WORK TASK: Each entry below must be given again word for word, with no pictures.

(Collected data)
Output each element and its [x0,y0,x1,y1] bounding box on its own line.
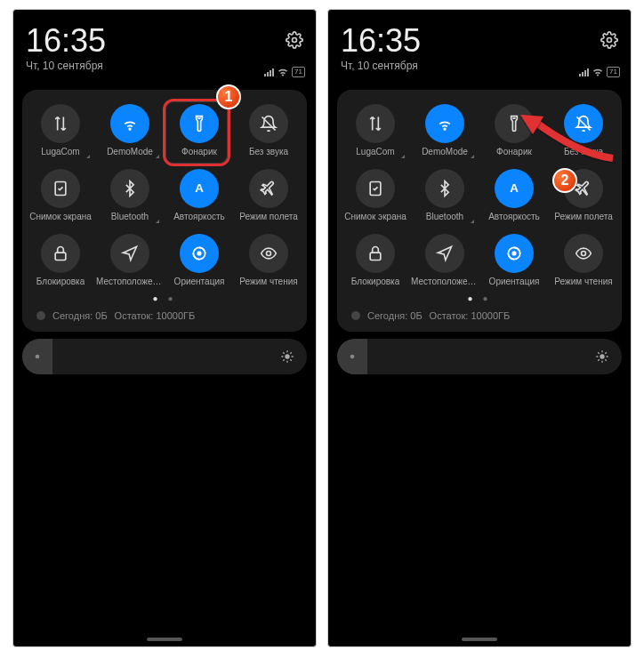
qs-tile-data-arrows[interactable]: LugaCom [26,99,95,162]
svg-point-21 [444,128,446,130]
qs-tile-data-arrows[interactable]: LugaCom [341,99,410,162]
quick-settings-panel: LugaComDemoModeФонарикБез звукаСнимок эк… [22,90,307,332]
qs-tile-orientation[interactable]: Ориентация [479,229,549,292]
qs-tile-screenshot[interactable]: Снимок экрана [341,164,410,227]
airplane-icon [249,169,288,208]
qs-tile-wifi[interactable]: DemoMode [95,99,165,162]
tile-label: Режим полета [554,212,612,221]
svg-point-0 [293,38,297,43]
tile-label: Режим чтения [239,277,297,286]
svg-line-37 [605,359,606,360]
tile-label: Фонарик [496,147,532,156]
settings-icon[interactable] [600,31,618,49]
eye-icon [564,234,603,273]
bluetooth-icon [110,169,149,208]
qs-tile-letter-a[interactable]: AАвтояркость [479,164,549,227]
svg-line-36 [598,352,599,353]
svg-line-18 [283,359,284,360]
expand-indicator-icon [471,155,474,158]
clock-time: 16:35 [341,22,421,60]
bell-off-icon [249,104,288,143]
qs-tile-eye[interactable]: Режим чтения [549,229,618,292]
tile-label: Без звука [564,147,603,156]
phone-screenshot-left: 16:35 Чт, 10 сентября 71 LugaComDemoMode… [12,9,317,647]
brightness-high-icon [595,349,609,364]
settings-icon[interactable] [286,31,303,49]
svg-point-9 [267,252,271,256]
bell-off-icon [564,104,603,143]
status-bar-right: 71 [264,67,305,77]
qs-tile-lock[interactable]: Блокировка [341,229,410,292]
tile-label: DemoMode [422,147,468,156]
expand-indicator-icon [156,220,159,223]
airplane-icon [564,169,603,208]
location-icon [425,234,464,273]
svg-point-30 [350,355,355,359]
wifi-icon [425,104,464,143]
svg-line-38 [598,359,599,360]
tile-label: Режим полета [239,212,297,221]
data-arrows-icon [356,104,395,143]
brightness-high-icon [280,349,294,364]
nav-handle[interactable] [147,638,182,641]
svg-point-29 [582,252,586,256]
tile-label: DemoMode [107,147,153,156]
tile-label: Фонарик [181,147,217,156]
qs-tile-flashlight[interactable]: Фонарик [165,99,234,162]
orientation-icon [180,234,219,273]
data-usage-row[interactable]: Сегодня: 0Б Остаток: 10000ГБ [341,303,618,325]
tile-label: Автояркость [488,212,540,221]
data-dot-icon [351,311,360,320]
data-arrows-icon [41,104,80,143]
tile-label: Ориентация [489,277,540,286]
tile-label: Снимок экрана [29,212,92,221]
qs-tile-location[interactable]: Местоположение [410,229,479,292]
page-dots[interactable]: ● ● [341,293,618,303]
data-usage-row[interactable]: Сегодня: 0Б Остаток: 10000ГБ [26,303,303,325]
qs-tile-bluetooth[interactable]: Bluetooth [95,164,165,227]
svg-line-19 [290,352,291,353]
svg-rect-8 [197,252,200,254]
qs-tile-bell-off[interactable]: Без звука [234,99,303,162]
expand-indicator-icon [471,220,474,223]
qs-tile-bluetooth[interactable]: Bluetooth [410,164,479,227]
page-dots[interactable]: ● ● [26,293,303,303]
brightness-slider[interactable] [22,339,307,374]
qs-tile-bell-off[interactable]: Без звука [549,99,618,162]
tile-label: LugaCom [41,147,79,156]
eye-icon [249,234,288,273]
tile-label: Bluetooth [426,212,463,221]
wifi-status-icon [278,68,288,76]
data-remaining: Остаток: 10000ГБ [430,310,511,321]
qs-tile-flashlight[interactable]: Фонарик [479,99,549,162]
tile-label: Автояркость [173,212,225,221]
qs-tile-orientation[interactable]: Ориентация [165,229,234,292]
letter-a-icon: A [495,169,534,208]
tile-label: Снимок экрана [344,212,407,221]
nav-handle[interactable] [462,638,497,641]
expand-indicator-icon [86,155,90,158]
qs-tile-eye[interactable]: Режим чтения [234,229,303,292]
tile-label: Ориентация [174,277,225,286]
svg-rect-26 [370,253,381,260]
qs-tile-wifi[interactable]: DemoMode [410,99,479,162]
qs-tile-letter-a[interactable]: AАвтояркость [165,164,234,227]
qs-tile-lock[interactable]: Блокировка [26,229,95,292]
tile-label: Без звука [249,147,288,156]
svg-point-31 [600,354,604,358]
qs-tile-screenshot[interactable]: Снимок экрана [26,164,95,227]
qs-tile-airplane[interactable]: Режим полета [549,164,618,227]
data-dot-icon [36,311,45,320]
svg-rect-28 [512,252,515,254]
expand-indicator-icon [156,155,159,158]
tile-label: Местоположение [411,277,479,286]
qs-tile-airplane[interactable]: Режим полета [234,164,303,227]
expand-indicator-icon [401,155,405,158]
brightness-slider[interactable] [337,339,622,374]
data-today: Сегодня: 0Б [367,310,423,321]
svg-rect-6 [55,253,66,260]
tile-label: Блокировка [351,277,400,286]
battery-indicator: 71 [292,67,305,77]
data-today: Сегодня: 0Б [52,310,108,321]
qs-tile-location[interactable]: Местоположение [95,229,165,292]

RESPONSE BOX:
Output each element and its [x0,y0,x1,y1] bounding box on its own line.
qs-tile-data-arrows[interactable]: LugaCom [26,99,95,162]
svg-point-21 [444,128,446,130]
qs-tile-data-arrows[interactable]: LugaCom [341,99,410,162]
quick-settings-panel: LugaComDemoModeФонарикБез звукаСнимок эк… [22,90,307,332]
qs-tile-orientation[interactable]: Ориентация [479,229,549,292]
qs-tile-screenshot[interactable]: Снимок экрана [341,164,410,227]
airplane-icon [249,169,288,208]
qs-tile-wifi[interactable]: DemoMode [95,99,165,162]
tile-label: Режим полета [554,212,612,221]
svg-point-0 [293,38,297,43]
tile-label: Режим чтения [239,277,297,286]
svg-line-37 [605,359,606,360]
tile-label: Фонарик [496,147,532,156]
settings-icon[interactable] [600,31,618,49]
eye-icon [564,234,603,273]
bluetooth-icon [110,169,149,208]
qs-tile-letter-a[interactable]: AАвтояркость [479,164,549,227]
svg-line-36 [598,352,599,353]
svg-line-18 [283,359,284,360]
expand-indicator-icon [471,155,474,158]
clock-time: 16:35 [341,22,421,60]
bell-off-icon [249,104,288,143]
qs-tile-eye[interactable]: Режим чтения [549,229,618,292]
tile-label: Без звука [564,147,603,156]
phone-screenshot-left: 16:35 Чт, 10 сентября 71 LugaComDemoMode… [12,9,317,647]
brightness-high-icon [595,349,609,364]
settings-icon[interactable] [286,31,303,49]
svg-point-9 [267,252,271,256]
bell-off-icon [564,104,603,143]
status-bar-right: 71 [264,67,305,77]
qs-tile-lock[interactable]: Блокировка [341,229,410,292]
tile-label: DemoMode [422,147,468,156]
expand-indicator-icon [156,220,159,223]
airplane-icon [564,169,603,208]
location-icon [425,234,464,273]
svg-point-30 [350,355,355,359]
wifi-icon [425,104,464,143]
svg-line-38 [598,359,599,360]
tile-label: Режим полета [239,212,297,221]
data-arrows-icon [356,104,395,143]
brightness-high-icon [280,349,294,364]
nav-handle[interactable] [147,638,182,641]
svg-point-29 [582,252,586,256]
tile-label: DemoMode [107,147,153,156]
tile-label: Фонарик [181,147,217,156]
qs-tile-flashlight[interactable]: Фонарик [165,99,234,162]
orientation-icon [180,234,219,273]
data-usage-row[interactable]: Сегодня: 0Б Остаток: 10000ГБ [341,303,618,325]
tile-label: Автояркость [488,212,540,221]
data-dot-icon [351,311,360,320]
data-arrows-icon [41,104,80,143]
tile-label: Ориентация [489,277,540,286]
tile-label: Снимок экрана [29,212,92,221]
qs-tile-location[interactable]: Местоположение [410,229,479,292]
page-dots[interactable]: ● ● [341,293,618,303]
data-usage-row[interactable]: Сегодня: 0Б Остаток: 10000ГБ [26,303,303,325]
qs-tile-bluetooth[interactable]: Bluetooth [95,164,165,227]
svg-line-19 [290,352,291,353]
svg-rect-8 [197,252,200,254]
qs-tile-bell-off[interactable]: Без звука [234,99,303,162]
expand-indicator-icon [471,220,474,223]
qs-tile-bluetooth[interactable]: Bluetooth [410,164,479,227]
page-dots[interactable]: ● ● [26,293,303,303]
brightness-slider[interactable] [22,339,307,374]
qs-tile-bell-off[interactable]: Без звука [549,99,618,162]
tile-label: LugaCom [41,147,79,156]
eye-icon [249,234,288,273]
tile-label: Bluetooth [426,212,463,221]
wifi-status-icon [278,68,288,76]
data-remaining: Остаток: 10000ГБ [430,310,511,321]
qs-tile-flashlight[interactable]: Фонарик [479,99,549,162]
tile-label: Автояркость [173,212,225,221]
qs-tile-orientation[interactable]: Ориентация [165,229,234,292]
letter-a-icon: A [495,169,534,208]
tile-label: Снимок экрана [344,212,407,221]
nav-handle[interactable] [462,638,497,641]
expand-indicator-icon [86,155,90,158]
qs-tile-eye[interactable]: Режим чтения [234,229,303,292]
tile-label: Ориентация [174,277,225,286]
svg-rect-26 [370,253,381,260]
qs-tile-wifi[interactable]: DemoMode [410,99,479,162]
qs-tile-letter-a[interactable]: AАвтояркость [165,164,234,227]
qs-tile-lock[interactable]: Блокировка [26,229,95,292]
tile-label: Без звука [249,147,288,156]
svg-point-31 [600,354,604,358]
qs-tile-screenshot[interactable]: Снимок экрана [26,164,95,227]
qs-tile-airplane[interactable]: Режим полета [549,164,618,227]
data-dot-icon [36,311,45,320]
svg-rect-28 [512,252,515,254]
expand-indicator-icon [156,155,159,158]
tile-label: Местоположение [411,277,479,286]
qs-tile-airplane[interactable]: Режим полета [234,164,303,227]
expand-indicator-icon [401,155,405,158]
brightness-slider[interactable] [337,339,622,374]
data-today: Сегодня: 0Б [367,310,423,321]
svg-rect-6 [55,253,66,260]
tile-label: Блокировка [351,277,400,286]
battery-indicator: 71 [292,67,305,77]
data-today: Сегодня: 0Б [52,310,108,321]
qs-tile-location[interactable]: Местоположение [95,229,165,292]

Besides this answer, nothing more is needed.